About eighteen months ago, I stopped washing my hair. OK, let’s walk that statement back slightly—I stopped using any sort of soap or shampoo. Instead, I made do with a daily swoosh under the shower, trusting the old saw about the natural oils in the scalp balancing things out.
Slap me dizzy, the strategy worked. I had a fortnight of horrors where the barnet felt like a chip shop wipe down rag and my scalp itched ferociously. I’d deliberately had it cut shorter than usual just before I started the experiment. Whatever happened, it would look ok. Well, acceptable. As long as you didn’t get too close.

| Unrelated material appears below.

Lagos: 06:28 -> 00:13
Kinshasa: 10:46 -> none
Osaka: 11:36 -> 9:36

After the initial fortnight my thin, flyaway locks began to feel thicker, healthier. The itching stopped. My bonce had never looked shinier. The approach might not be for everyone, but I was impressed. I’ve never felt the need to use any sort of detergent on my head since.

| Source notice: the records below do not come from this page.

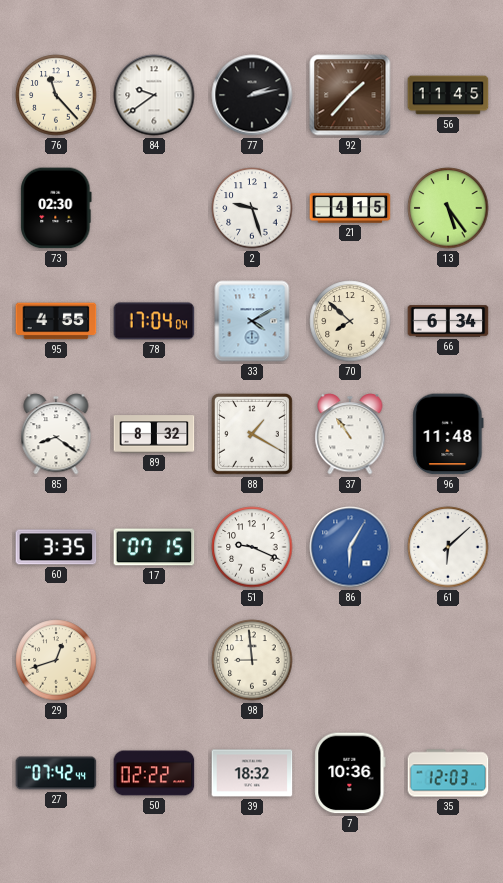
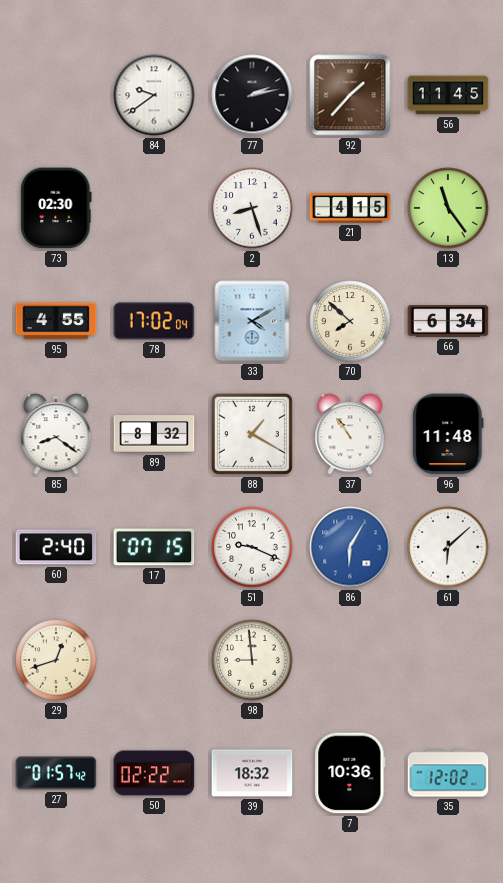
76: 11:23 -> none
2: 9:27 -> 8:27
13: 5:24 -> 11:24
78: 17:04 -> 17:02
60: 3:35 -> 2:40
27: 07:42 -> 01:57
35: 12:03 -> 12:02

It’s just as well my hair looks after itself, because I can’t remember the last time I let it get as long as it is right now. As it’s able to stick up with no recourse to product, there is a distinct mad professor vibe to my daily look. I don’t mind it. In fact I might leave it a bit longer than I usually allow on the blessed day that I get to go back into a barbers.

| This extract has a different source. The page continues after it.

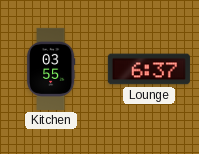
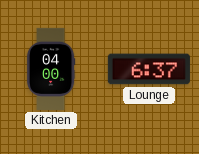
Kitchen: 03:55 -> 04:00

I’m not indulging in the shaven-headed beardy look that a lot of my immediate circle of male friends and acquaintances are adopting. It’s not a look that would suit me. I’ve had beards in the past. Patchy, multi-coloured, scratchy chin fuzz. Beards did me no favours and TLC made it an early mission in our relationship to get me clean-shaven.
The habit, once achieved, has stuck. The razor and I do business twice a week, Wednesdays and Saturdays, a careful sudsy scrape under the shower. No mirrors, all done by feel. I have a good memory for faces. It’s a ritual that works well here in The Situation, a way of keeping track of time. A tactile, visual cue that hump day or the weekend has arrived.
In lifestyle news, last week had me in old jeans and a paint-spattered t-shirt, doing some decorating. The front room has been a disgrace for a while and we could put it off no longer. We’re on trend, apparently, with our choice of feature wall colour—a British Racing Green that hides a lot of the shonky plastering we did a few years back in a fit of lurid overconfidence. My respect for the plasterer’s art knows no bounds after that little adventure in clumpy amateurism, I can tell you. We went with Crown’s Steam Engine, ordered in direct from the manufacturer. The notion of going to B&Q really doesn’t appeal.
We’ve also been grown-up with the art on the walls. Instead of drilling holes in the plaster or gods help us resorting to Command hooks, we spent a wee scrap of cash on picture rail hooks and wire and did the job properly. We have limited edition prints that we’ve scooped up over the years (including a lovely red kite from local artist and zine-maker Sam Knight) and put in nice frames from the Caversham Picture Framer, so it makes sense to treat the art with a little respect. Gotta say, it looks good, and was surprisingly straightforward. Not convinced that everything’s dead straight, but right angles in this house are a rarity anyway.
End result—the room in which we spend most of our time makes us smile every time we walk into it, and I had a quiet and contemplative week getting the job done. All very Zen and mindful. All very good for the head.
Of course, there’s still the back end of the garden to deal with, but that’s another story. Maybe I should just nuke the site from orbit. It’s the only way to be sure.